* _What the task asks_:
Without the pictures, retype exactly the lines from the top of the entries below through the line that contains "方もいらっしゃるかもしれませんが、これは携帯キャリア".

* _Task material_:
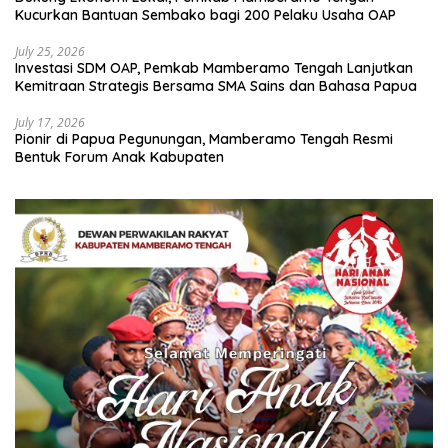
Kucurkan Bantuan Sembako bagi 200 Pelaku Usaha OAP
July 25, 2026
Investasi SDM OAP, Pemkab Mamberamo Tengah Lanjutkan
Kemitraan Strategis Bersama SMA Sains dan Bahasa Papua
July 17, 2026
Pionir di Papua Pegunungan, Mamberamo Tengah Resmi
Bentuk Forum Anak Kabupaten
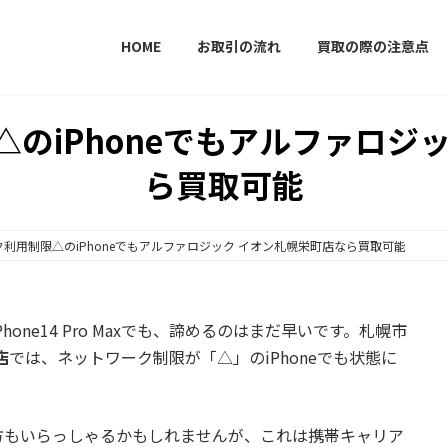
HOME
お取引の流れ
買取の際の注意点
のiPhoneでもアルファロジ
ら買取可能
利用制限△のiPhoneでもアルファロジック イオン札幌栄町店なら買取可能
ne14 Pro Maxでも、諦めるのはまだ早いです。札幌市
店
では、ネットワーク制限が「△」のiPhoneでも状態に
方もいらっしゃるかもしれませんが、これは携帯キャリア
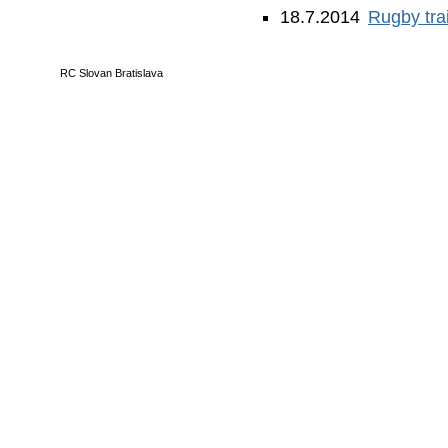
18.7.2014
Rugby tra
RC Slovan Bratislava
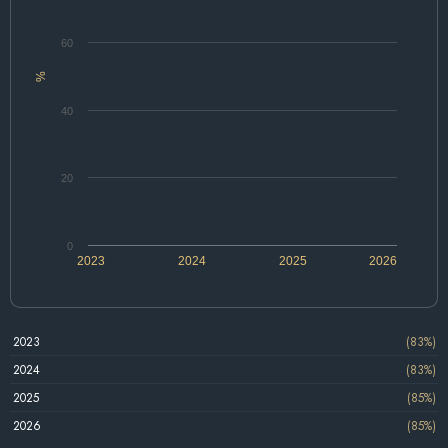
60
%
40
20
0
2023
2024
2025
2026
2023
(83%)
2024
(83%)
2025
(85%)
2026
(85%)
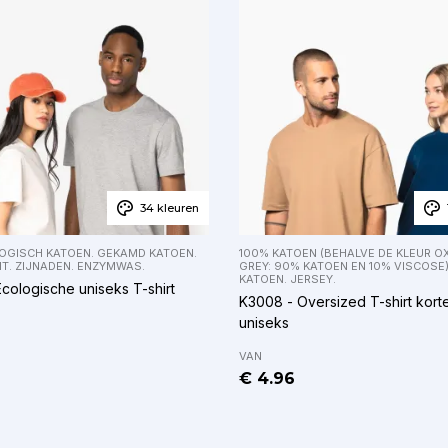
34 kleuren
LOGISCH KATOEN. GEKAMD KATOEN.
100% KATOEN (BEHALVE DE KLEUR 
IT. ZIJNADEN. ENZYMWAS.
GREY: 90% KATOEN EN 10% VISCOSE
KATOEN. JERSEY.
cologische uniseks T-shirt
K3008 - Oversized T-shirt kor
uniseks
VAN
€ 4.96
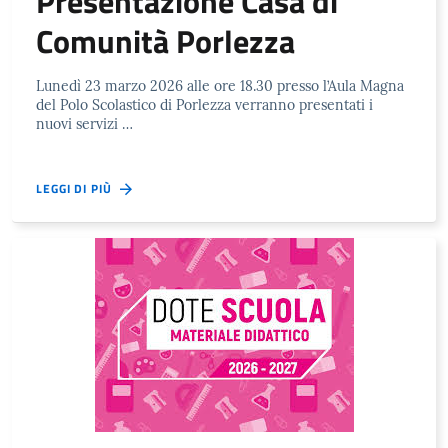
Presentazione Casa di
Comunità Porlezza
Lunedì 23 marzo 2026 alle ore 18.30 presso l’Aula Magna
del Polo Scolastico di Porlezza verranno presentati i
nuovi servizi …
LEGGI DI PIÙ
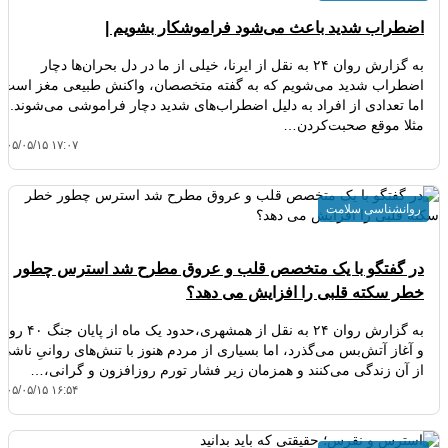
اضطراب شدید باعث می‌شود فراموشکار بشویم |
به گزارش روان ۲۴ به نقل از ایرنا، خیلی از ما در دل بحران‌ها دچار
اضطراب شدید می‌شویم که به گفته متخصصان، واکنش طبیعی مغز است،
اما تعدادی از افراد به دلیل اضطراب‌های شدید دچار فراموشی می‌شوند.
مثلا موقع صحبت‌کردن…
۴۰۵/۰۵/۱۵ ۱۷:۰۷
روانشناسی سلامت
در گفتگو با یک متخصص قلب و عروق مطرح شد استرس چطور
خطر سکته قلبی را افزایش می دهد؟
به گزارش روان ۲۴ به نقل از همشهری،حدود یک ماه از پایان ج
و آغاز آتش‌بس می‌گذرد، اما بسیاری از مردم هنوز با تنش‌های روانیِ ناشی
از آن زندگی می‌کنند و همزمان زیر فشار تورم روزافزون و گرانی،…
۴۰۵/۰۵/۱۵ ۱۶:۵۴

* _Written solution_:
Kucurkan Bantuan Sembako bagi 200 Pelaku Usaha OAP
July 25, 2026
Investasi SDM OAP, Pemkab Mamberamo Tengah Lanjutkan
Kemitraan Strategis Bersama SMA Sains dan Bahasa Papua
July 17, 2026
Pionir di Papua Pegunungan, Mamberamo Tengah Resmi
Bentuk Forum Anak Kabupaten
HOME
お取引の流れ
買取の際の注意点
のiPhoneでもアルファロジ
ら買取可能
利用制限△のiPhoneでもアルファロジック イオン札幌栄町店なら買取可能
ne14 Pro Maxでも、諦めるのはまだ早いです。札幌市
店
では、ネットワーク制限が「△」のiPhoneでも状態に
方もいらっしゃるかもしれませんが、これは携帯キャリア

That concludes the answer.